Le valigie nell'ingresso
Per
favore, non ditemelo.
Non
ditemi così: sta andando solo a Padova, lo posso andare a trovare quando voglio, con Skype
sarà come se fosse qui, anzi, meglio. Salvo rare eccezioni, con quella giovane ostrica non si scambiano più di
dieci parole al giorno.
Non
ditemelo: è un adulto, se vivessimo in
un Paese anglosassone sarebbe fuori di casa da anni, ha finito la triennale
dunque evviva evviva, con questo sistema anche la magistrale arriverà prima di
sicuro.
Sono
tutte cose che so e che mi ripeto come un mantra da un pezzo.
Stamattina
è tutta un’altra cosa, però. Stamattina le valigie stracolme sono tra i piedi
per l’ultima volta, tra poco andrà a prendere il treno e da stanotte non
dormirà più a casa.
Un’altra
testa sul cuscino che non posso più contare prima di andare a dormire.
Senza
contare che di certo nel prossimo biennio un’esperienza all’estero salterà
fuori: e allora lì sì che non sarà dietro l’angolo. E poi, se non torna? Se
trova fuori dai confini nazionali il suo destino?
Lo
so, lo so: sono io la prima che se ne voleva andare. Sono io che gli ho
insegnato a guardare la vita senza il paraocchi.
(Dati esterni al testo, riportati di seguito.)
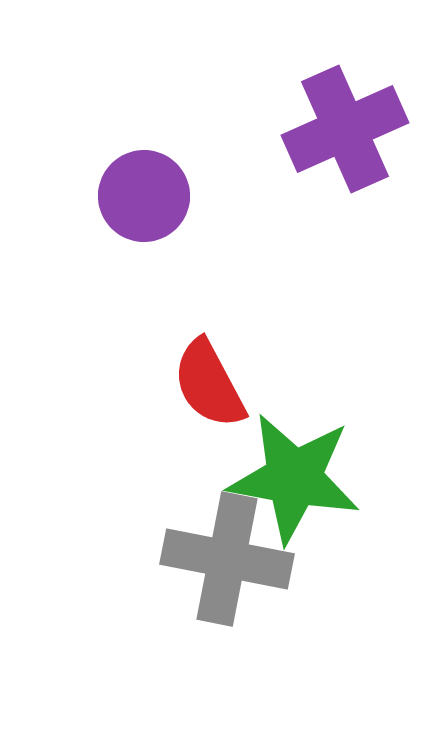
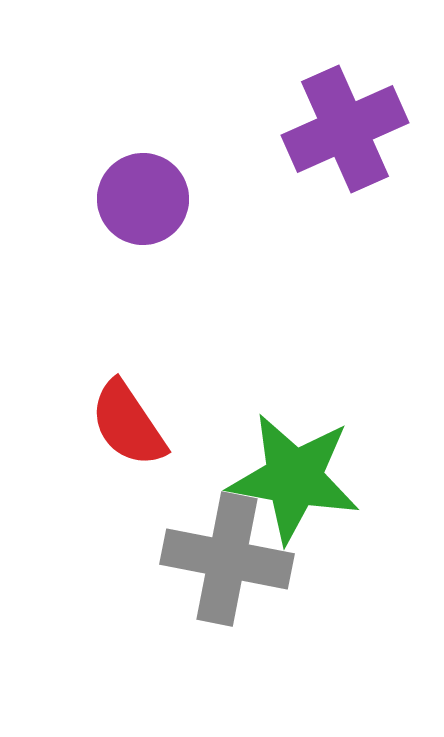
purple circle: moved 1 px left, 3 px down
red semicircle: moved 81 px left, 40 px down; rotated 6 degrees counterclockwise
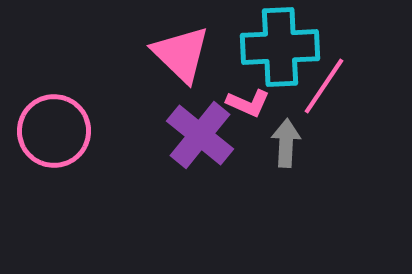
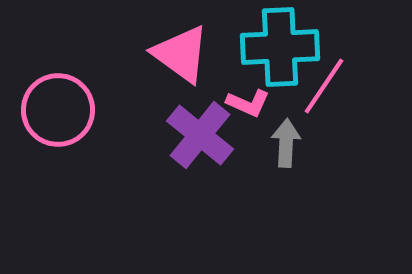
pink triangle: rotated 8 degrees counterclockwise
pink circle: moved 4 px right, 21 px up
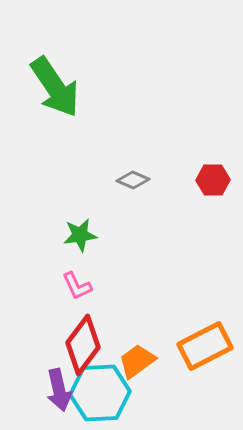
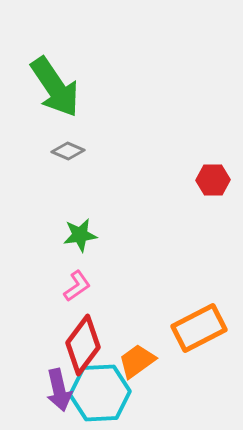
gray diamond: moved 65 px left, 29 px up
pink L-shape: rotated 100 degrees counterclockwise
orange rectangle: moved 6 px left, 18 px up
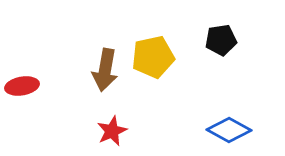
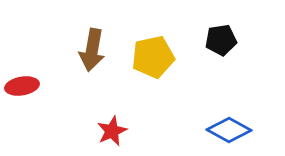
brown arrow: moved 13 px left, 20 px up
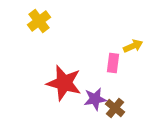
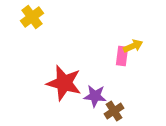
yellow cross: moved 7 px left, 4 px up
pink rectangle: moved 9 px right, 7 px up
purple star: moved 3 px up; rotated 15 degrees clockwise
brown cross: moved 1 px left, 3 px down; rotated 18 degrees clockwise
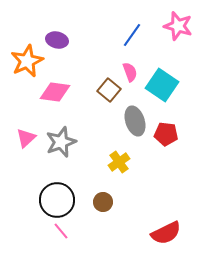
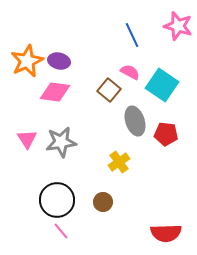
blue line: rotated 60 degrees counterclockwise
purple ellipse: moved 2 px right, 21 px down
pink semicircle: rotated 42 degrees counterclockwise
pink triangle: moved 1 px right, 1 px down; rotated 20 degrees counterclockwise
gray star: rotated 12 degrees clockwise
red semicircle: rotated 24 degrees clockwise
Sono io che ho cercato di
insegnargli ad essere cittadini del mondo.
Tutte
queste sono razionalizzazioni.
L’unica
cosa vera è il mio cuore che si sbriciola un’altra volta, un mese esatto dopo
la prima. Vediamo se stavolta riesco a evitare di aggrapparmi al suo collo come
una scimmia, frignando come una fontana. Vi saprò dire. Nutro forti timori
sulla resistenza delle mie paratie, però. Lo confesso.